Science

The Great Barrier Reef's Killer Robots Just Passed Testing

COTSbot QUT

Giant autonomous killer robots are set to storm Australia’s Great Barrier Reef, injecting victims with bile salts to save the environment. The COTSbots are designed to seek out and kill the crown-of-thorns starfish, which is responsible for the loss of around 40 percent of the reef’s coral.

“Its always great to see a robot you built let off the leash, so to speak, doing the job its intended for,” Dr Matthew Dunbabin, researcher from the Queensland University of Technology’s (QUT) Institute for Future Environments and Science and Engineering Faculty, told Australian Geographic in a report published Monday.

The team is now competing for a $750,000 Google Impact Challenge prize. If the team wins, the money will be used to create even larger killer bots, known as RangerBots, that will also monitor reef conditions, checking the water quality and coral bleaching status.

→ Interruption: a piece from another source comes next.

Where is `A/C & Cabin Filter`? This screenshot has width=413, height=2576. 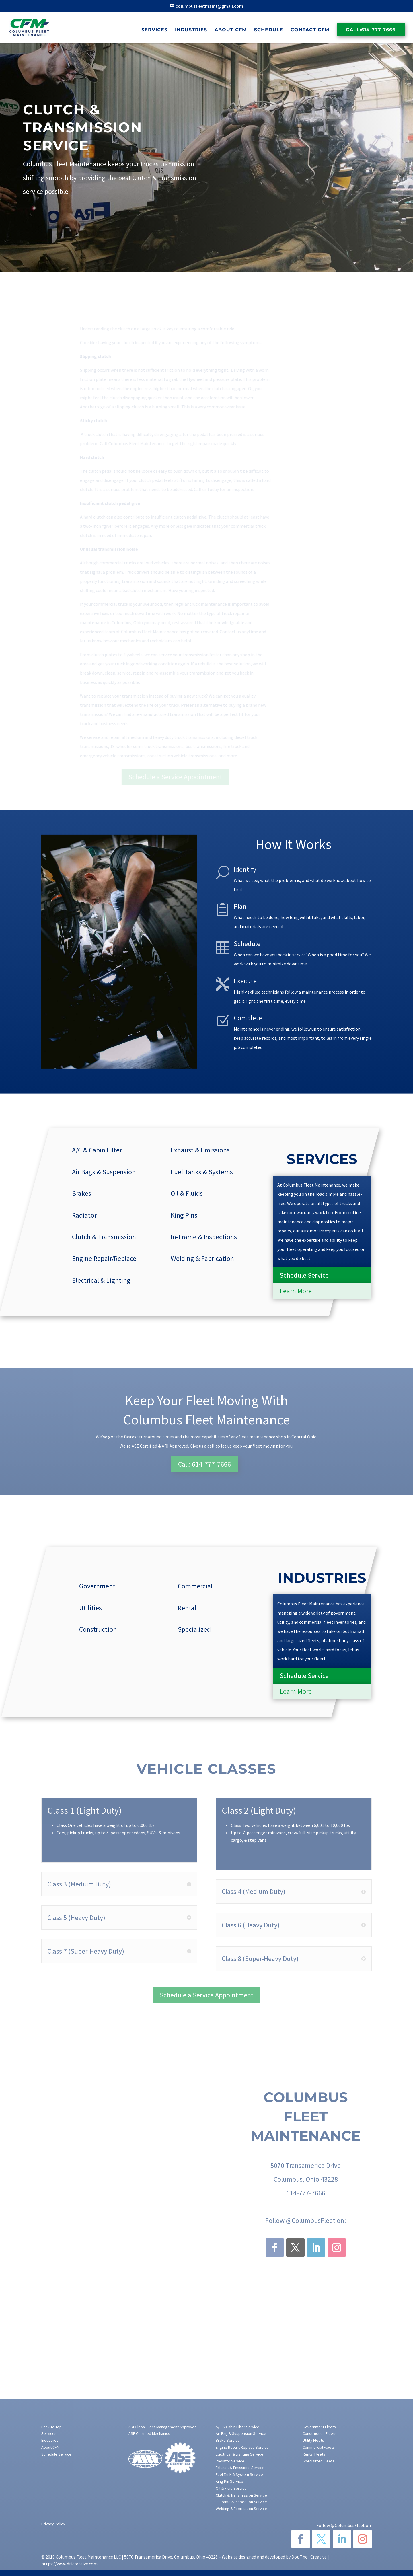 A/C & Cabin Filter is located at coordinates (97, 1150).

The bots first started trials in September 2015, automating a job previously reserved for human swimmers. The problem was, the humans weren’t very good at injecting bile salt: There was too many of them to complete the task in time.

COTSbot in action.

COTSbot/QUT

“It’s quite a challenge to pack a full-service vision and machine learning system into a very small robot in the field,” Dunbabin said in a statement. “Without a link to the outside world, all processing is done on board COTSbot.”

Initially, the bots worked under human supervision, with a researcher on a wifi connected boat, confirming that the bot had identified a crown-of-thorns starfish before it delivered the blow. Eventually, though, the researchers were confident that they could remove the human element and leave the bots to their own devices.

“When it comes to accurate detection, the goal is to avoid any false positives, that is, the robot mistaking another creature for a COTS,” Dunbabin told Australian Geographic. “Our detection is extremely precise – it’s consistently reliable.”